People are going to be dealing with a genetic predisposition to Alzheimer's or to Parkinson's or kids that are going to be injured, have spinal cord injury. That those kids may be born into a world that has the answers for that. That's our position.


Stephanopoulos: One of the things he says is that when you're talking about all these cures, you're giving people false hope and that it's cruel.

Fox: It's so funny. What is crueler, to not have hope or to have hope? And it's not false hope. It's a very informed hope. I mean, it's hope that's informed by the opinion of our leading scientists, almost to the point of unanimity that embryonic stem cells, because they're pluripotent, because they have the capacity to be anything, and, are truly— Will [it] be a straight path to victory? Probably not. Probably you'll have stutter steps along the way.

In fact, they just did some work where they found that it actually relieved the symptoms of Parkinson's in one test, but there some residue, some tissue residue that built up, which is not ideal. But two steps forward, one step forward, one step back, you know, it's a process, it's how this country was built.
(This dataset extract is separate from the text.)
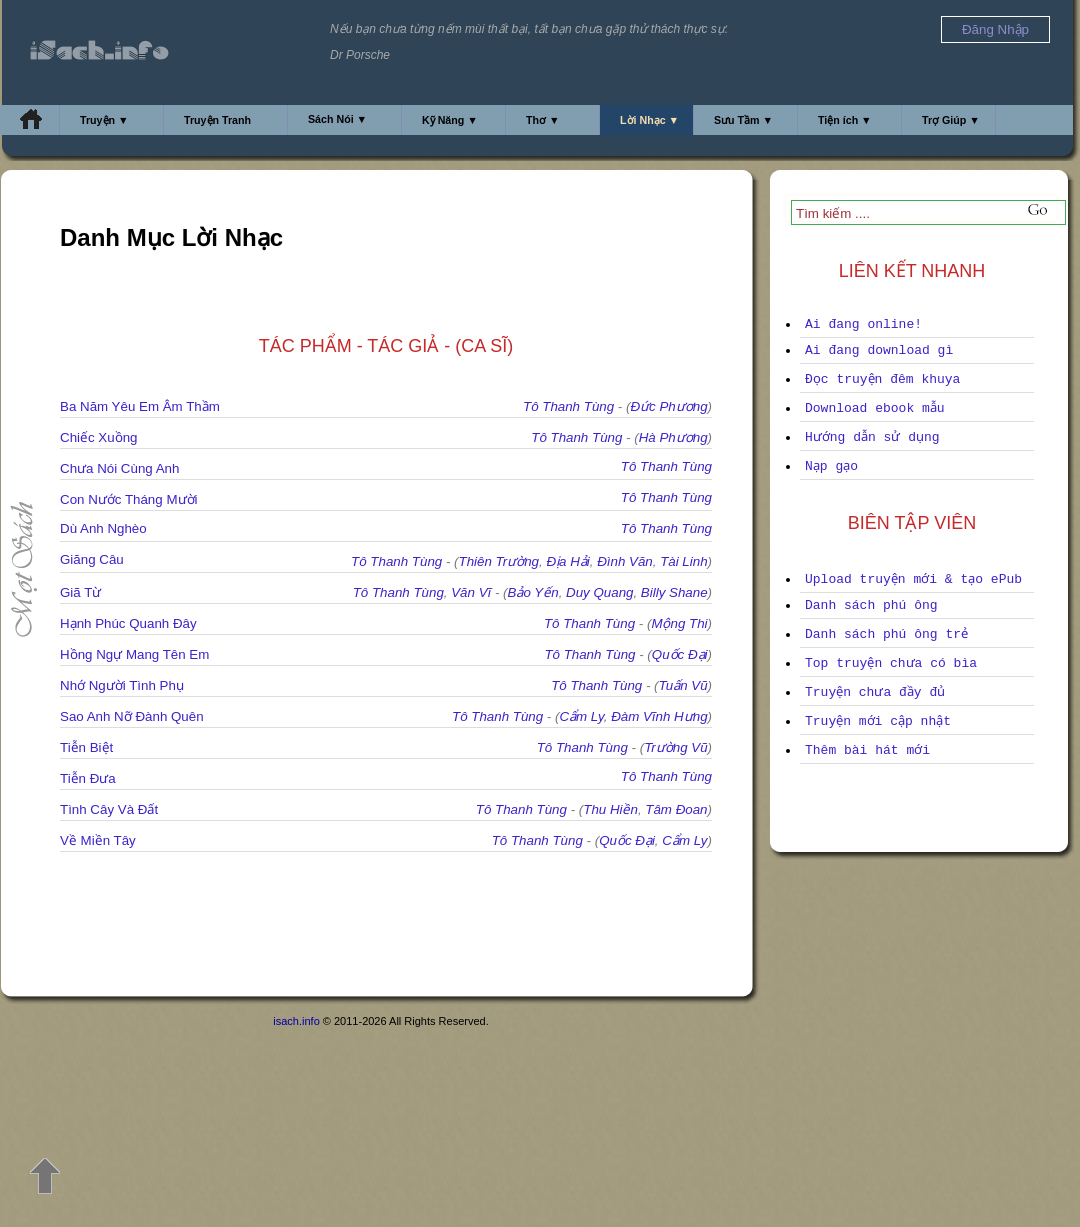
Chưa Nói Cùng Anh (119, 468)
It's what we do, you know. It seems to me that in the last few years, eight, 10 years, we've just stopped, we've become incurious and un-ambitious.
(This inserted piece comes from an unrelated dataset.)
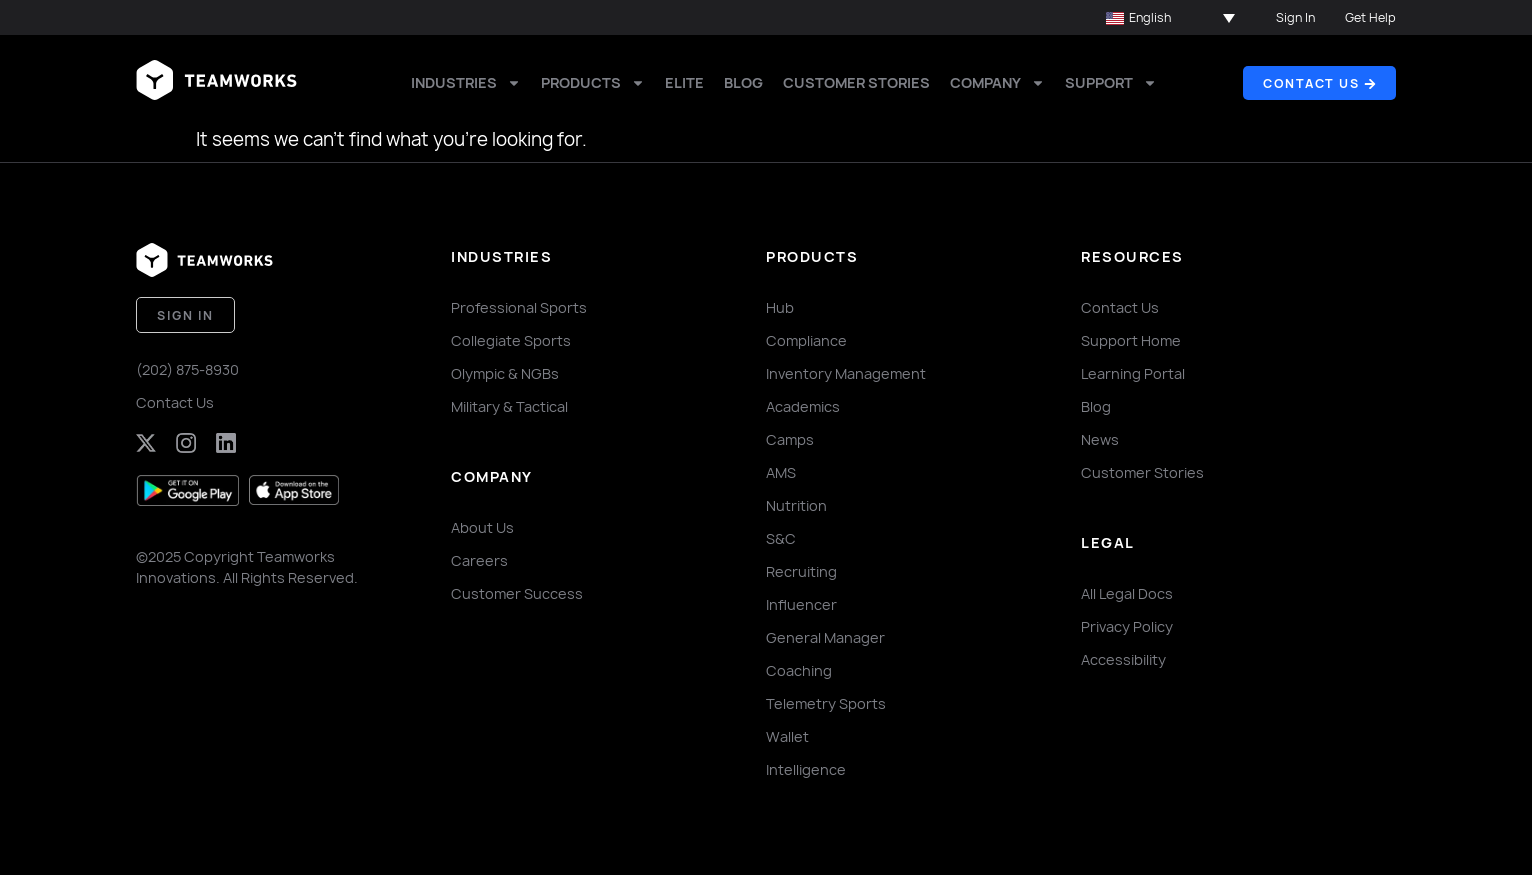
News (1100, 439)
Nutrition (796, 505)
And hope, I mean, hope is— I don't want to get too corny about it, but isn't that what the person in the harbor with the thing—? It's about hope. And so to characterize hope as some sort of malady or some kind of flaw of character or national weakness is, to me, really counter to what this country is about.

Stephanopoulos: You're supporting it through your foundation. A lot of states are supporting it. What do you say to those who say, "You know, we don't need the federal government to get in the middle of this right now, and it's too divisive an issue?"

Fox: Well, the federal government has to be involved, because on one level, you talk about limitations; it's not just a matter of the stem cells being limited, but the restriction on federal funding. If you have an institution, a facility that can do this kind of work and it receives any federal funding at all, you lose that if you do, if you take a cell out of a Petri dish on government property. So you have to have duplication of facilities.

So now our resources are going into scientists having to duplicate federal facilities at enormous expense in order to do the most rudimentary work with stem cells, with embryonic stem cells. You have researchers that can't get funding. And so you have young researchers that are not going into the field. It's the iterations of limitation are endless. So you say: Why can't the private sector get involved? Because they have to duplicate the entire resources of the federal government in order to do it. It's just not practical.


Fox: ...You know, that's the other notion that was put out there, was that I somehow was recruited by the Democratic Party.

Stephanopoulos: Democratic shill, I think was the word.

Fox: Democratic shill, yes. I have to look up shill in the dictionary. I think it has something to do with supporting someone whose beliefs you don't believe in for ulterior reason or something.

But, yeah, no, I'm not a shill for the Democratic Party. I approached them. I sat down to find out what candidates are pro-stem cell in races where they're opposed by anti-stem cell candidates. And I had no predisposition toward Democrats or Republicans. It'd be fine with me either way.

In fact, a Republican candidate who's pro-stem cell would be someone I'd really like to talk to. And in fact in the past I've supported, I've done commercials for Arlen Specter, who is a very aggressive pro-stem cell champion. And I know that there are others, you know. There are people like Orrin Hatch and Danforth and others who've thought about it, weighed it really carefully and found that its pro-life possibilities aren't counter to their previous positions. This is a pro-life position, and this is the responsibility of our leadership to take it down this path. It will help Americans.